By Steve Wilson | Mississippi Watchdog | July 21, 2014
We’ll take pension reform for a thousand.
Make no mistake, Mississippi is playing “Jeopardy” with its public employee retirement fund.
Failing to take steps toward reform might prove disastrous for retirees who depend on their benefits from the Public Employees’ Retirement System and the state’s budget. Mississippi, it’s becoming apparent, is making promises about its pension fund it surely can’t keep, according to a new study by the Competitive Enterprise Institute,
Let’s make it a true “Double Jeopardy, Alex.”
The state’s unfunded liability with PERS as a percentage of the state’s gross domestic product was third worst behind New Mexico and Illinois, according to the study by Robert Sarvis. The state’s unfunded liability is more than $15 billion, the state’s most recent report — in 2013 — says.
That’s an increase of more than 50 percent since 2007, when the state’s unfunded liability was more than $7 billion.
Sarvis found that states are using accounting gimmicks, such as an overly optimistic discount rate — the interest rate used to determine the present value of future cash flow — that tend to decrease the amount of unfunded liability.
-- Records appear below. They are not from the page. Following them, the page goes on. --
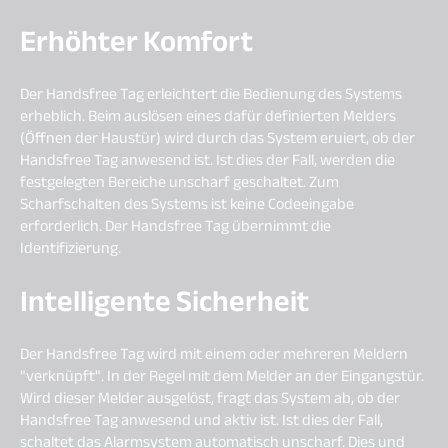
Erhöhter Komfort
Der Handsfree Tag erleichtert die Bedienung des Systems
erheblich. Beim auslösen eines dafür definierten Melders
(Öffnen der Haustür) wird durch das System eruiert, ob der
Handsfree Tag anwesend ist. Ist dies der Fall, werden die
festgelegten Bereiche unscharf geschaltet. Zum
Scharfschalten des Systems ist keine Codeeingabe
erforderlich. Der Handsfree Tag übernimmt die
Identifizierung.
Intelligente Sicherheit
Der Handsfree Tag wird mit einem oder mehreren Meldern
"verknüpft". In der Regel mit dem Melder an der Eingangstür.
Wird dieser Melder ausgelöst, fragt das System ab, ob der
Handsfree Tag anwesend und aktiv ist. Ist dies der Fall,
schaltet das Alarmsystem automatisch unscharf. Dies und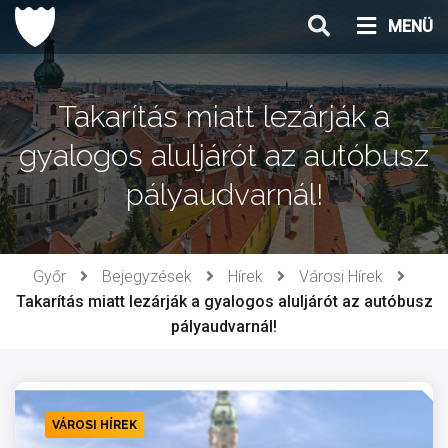
Ugrás
MENÜ
a
tartalomhoz
Takarítás miatt lezárják a
gyalogos aluljárót az autóbusz
pályaudvarnál!
Győr
Bejegyzések
Hírek
Városi Hírek
Takarítás miatt lezárják a gyalogos aluljárót az autóbusz
pályaudvarnál!
VÁROSI HÍREK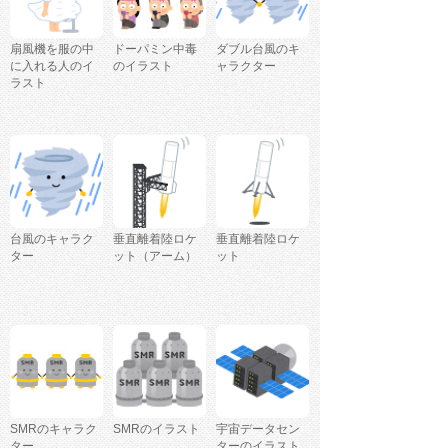
扇風機を服の中
ドーパミン中毒
ダブル台風のキ
に入れる人のイ
のイラスト
ャラクター
ラスト
台風のキャラク
垂直離着陸ロケ
垂直離着陸ロケ
ター
ット（アーム）
ット
SMRのキャラク
SMRのイラスト
宇宙データセン
ター
ターのイラスト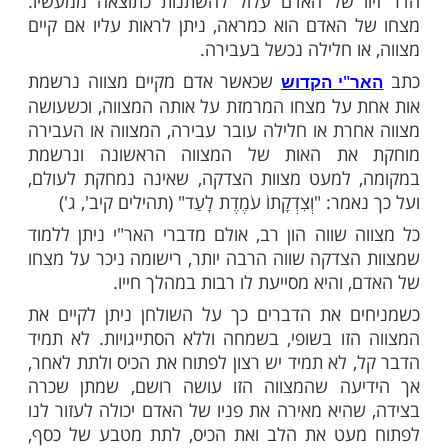
וא סיפר כי מגיל קטן יש לו חולשה גדולה
חלבי. הוא חייב ליטול לאחר כל ארוחה קוביית
לב. אין הוא מצליח להתגבר על יצרו, וכך גם
חה בשרית הוא אוכל קוביית שוקולד.
כן ידע זאת רבי חיים? אין זאת, אלא שרוח
קעת מגרונו. אך כשנאמרו הדברים לפני הרב
 זאת בהינף יד ואמר: "הירושלמי אומר, כי מי
כילת בשר בחלב, מופיעה על מצחו צורת עז,
ולי אותו בחור, הבחנתי בצורת עז על מצחו,
תי, שהוא אוכל בשר בחלב" ('דרך עץ החיים')
ו של האדם עלול להשתנות כתוצאה ממעשיו.
האדם הוא כמראה, ניתן לראות עליו אם קיים
ו חלילה נכשל בעבירה.
שכאשר אדם מקיים מצווה נרשמת
"י הקדוש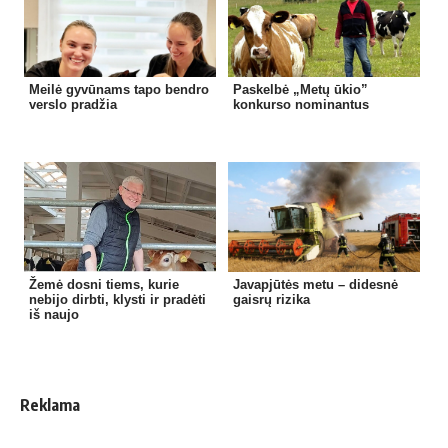
Meilė gyvūnams tapo bendro
Paskelbė „Metų ūkio”
verslo pradžia
konkurso nominantus
Žemė dosni tiems, kurie
Javapjūtės metu – didesnė
nebijo dirbti, klysti ir pradėti
gaisrų rizika
iš naujo
Reklama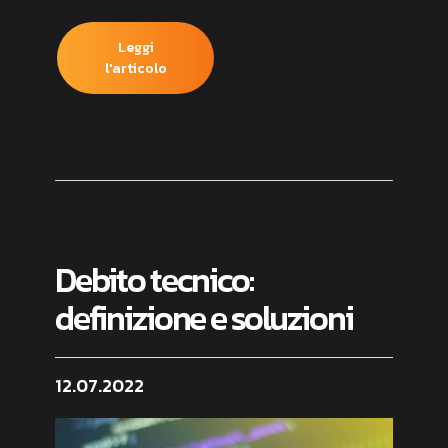
Leggi
l'articolo
Debito tecnico:
definizione e soluzioni
12.07.2022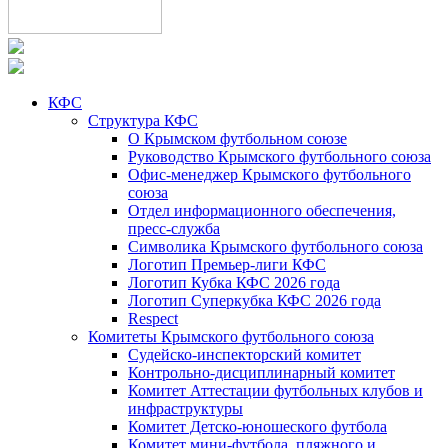
КФС
Структура КФС
О Крымском футбольном союзе
Руководство Крымского футбольного союза
Офис-менеджер Крымского футбольного
союза
Отдел информационного обеспечения,
пресс-служба
Символика Крымского футбольного союза
Логотип Премьер-лиги КФС
Логотип Кубка КФС 2026 года
Логотип Суперкубка КФС 2026 года
Respect
Комитеты Крымского футбольного союза
Судейско-инспекторский комитет
Контрольно-дисциплинарный комитет
Комитет Аттестации футбольных клубов и
инфраструктуры
Комитет Детско-юношеского футбола
Комитет мини-футбола, пляжного и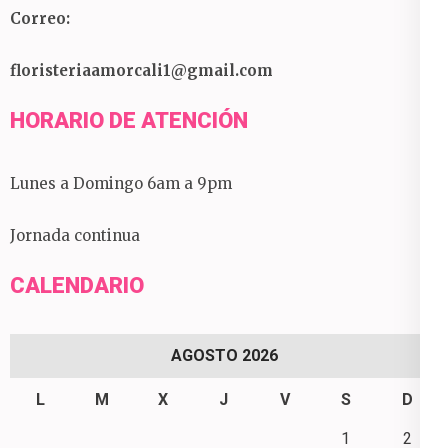
Correo:
floristeriaamorcali1@gmail.com
HORARIO DE ATENCIÓN
Lunes a Domingo 6am a 9pm
Jornada continua
CALENDARIO
AGOSTO 2026
L
M
X
J
V
S
D
1
2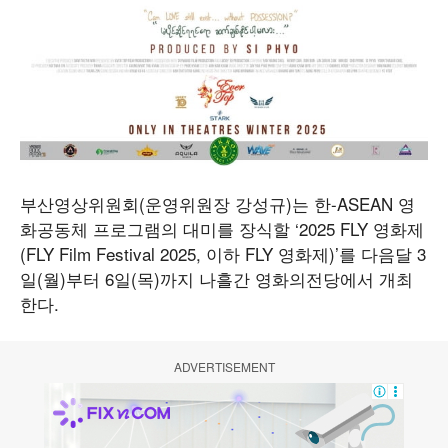
부산영상위원회(운영위원장 강성규)는 한-ASEAN 영
화공동체 프로그램의 대미를 장식할 ‘2025 FLY 영화제
(FLY Film Festival 2025, 이하 FLY 영화제)’를 다음달 3
일(월)부터 6일(목)까지 나흘간 영화의전당에서 개최
한다.
ADVERTISEMENT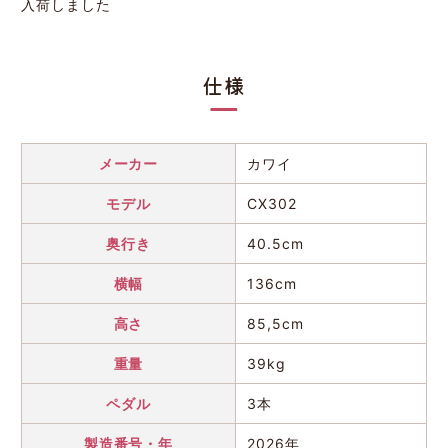
入荷しました
仕様
メーカー
カワイ
モデル
CX302
奥行き
40.5cm
横幅
136cm
高さ
85,5cm
重量
39kg
ペダル
3本
製造番号・年
2026年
He argues that the discount rate on state pension funds should be equivalent to that on 10- and 20-year Treasury bonds, which ranges in the 3 percent to 4 percent range.
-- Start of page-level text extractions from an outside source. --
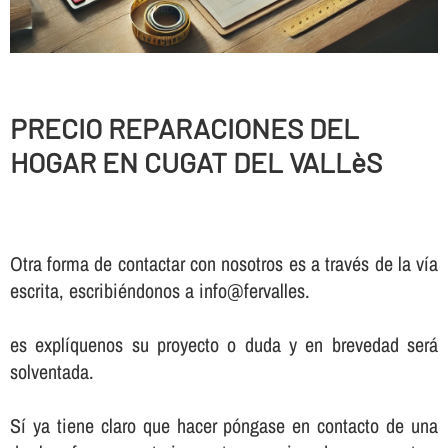
PRECIO REPARACIONES DEL
HOGAR EN CUGAT DEL VALLèS
Otra forma de contactar con nosotros es a través de la vía
escrita, escribiéndonos a info@fervalles.
es explíquenos su proyecto o duda y en brevedad será
solventada.
Sí ya tiene claro que hacer póngase en contacto de una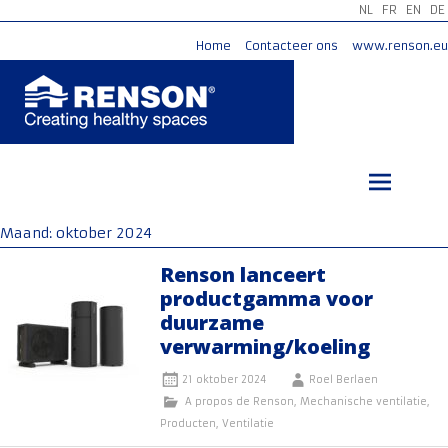
NL
FR
EN
DE
Home
Contacteer ons
www.renson.eu
Ga
naar
de
inhoud
Maand:
oktober 2024
Renson lanceert
productgamma voor
duurzame
verwarming/koeling
21 oktober 2024
Roel Berlaen
A propos de Renson
,
Mechanische ventilatie
,
Producten
,
Ventilatie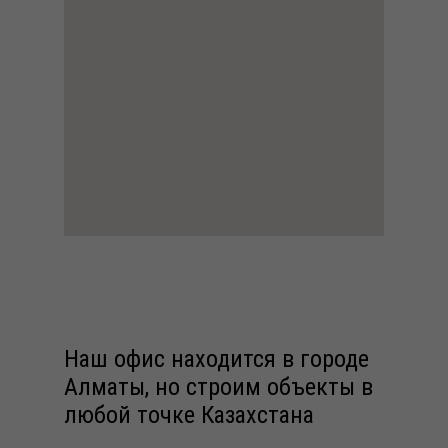
Наш офис находится в городе
Алматы, но строим объекты в
любой точке Казахстана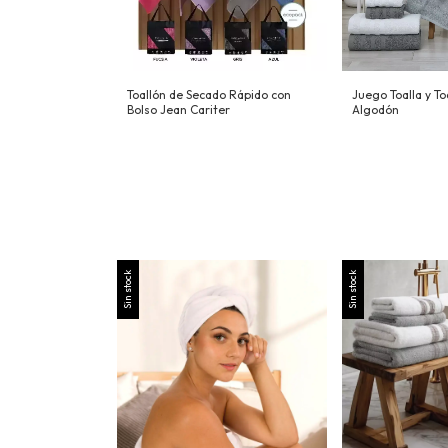
Toallón de Secado Rápido con
Juego Toalla y T
Bolso Jean Cariter
Algodón
Sin stock
Sin stock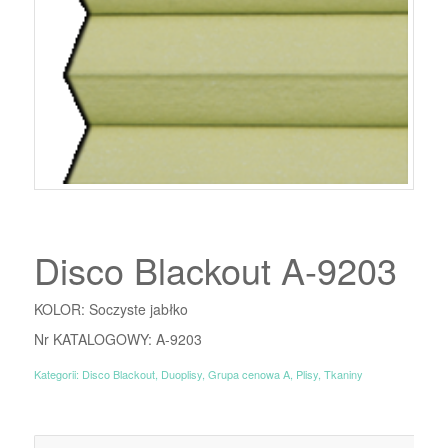
Disco Blackout A-9203
KOLOR: Soczyste jabłko
Nr KATALOGOWY: A-9203
Kategorii:
Disco Blackout
,
Duoplisy
,
Grupa cenowa A
,
Plisy
,
Tkaniny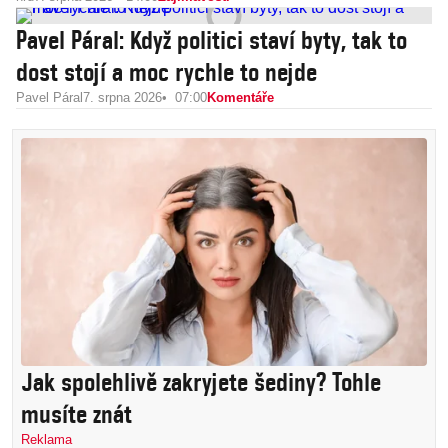
Pavel Páral: Když politici staví byty, tak to
dost stojí a moc rychle to nejde
Pavel Páral
7. srpna 2026
07:00
Komentáře
Jak spolehlivě zakryjete šediny? Tohle
musíte znát
Reklama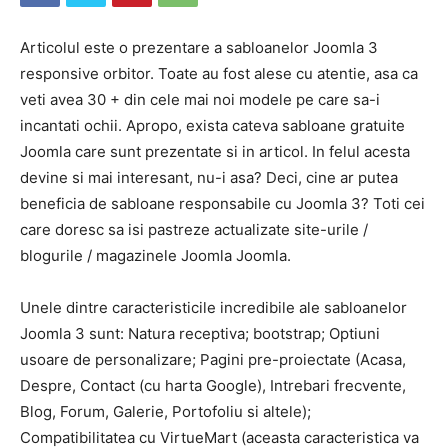
Articolul este o prezentare a sabloanelor Joomla 3
responsive orbitor. Toate au fost alese cu atentie, asa ca
veti avea 30 + din cele mai noi modele pe care sa-i
incantati ochii. Apropo, exista cateva sabloane gratuite
Joomla care sunt prezentate si in articol. In felul acesta
devine si mai interesant, nu-i asa? Deci, cine ar putea
beneficia de sabloane responsabile cu Joomla 3? Toti cei
care doresc sa isi pastreze actualizate site-urile /
blogurile / magazinele Joomla Joomla.
Unele dintre caracteristicile incredibile ale sabloanelor
Joomla 3 sunt: ​​Natura receptiva; bootstrap; Optiuni
usoare de personalizare; Pagini pre-proiectate (Acasa,
Despre, Contact (cu harta Google), Intrebari frecvente,
Blog, Forum, Galerie, Portofoliu si altele);
Compatibilitatea cu VirtueMart (aceasta caracteristica va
The discount rate most state pension funds use is 7 percent or 8 percent.
“The state government needs to start putting more money into the pension system and make the necessary adjustments to the discount rate,” said Joe Luppino-Esposito, the editor and general counsel of State Budget Solutions. “And it needs to happen immediately. As time passes, the liability grows. It’s simple math.
“Unfortunately, too many state officials are only watching the short-term goals of government. But that does not make the future liabilities any less daunting — in fact, it makes them worse.”
The Government Accounting Standards Board has instituted new standards when it comes to calculating pension liabilities. If a state’s projected benefit payments are less than the resources available to make those payments, the discount rate is computed using the long-term expected rate of return of plan investments (which in the case of PERS is around 8 percent). If the ratio is reversed and the plan’s resources are less than the projected benefit payments, the discount rate is computed using a tax-exempt, 20-year, AA-rated or higher municipal bond rate, which is usually in the 3 percent range. According to the GASB, this “crossover point” — defined as when a pension’s projected benefit payments become larger than its resources available — can vary from plan to plan.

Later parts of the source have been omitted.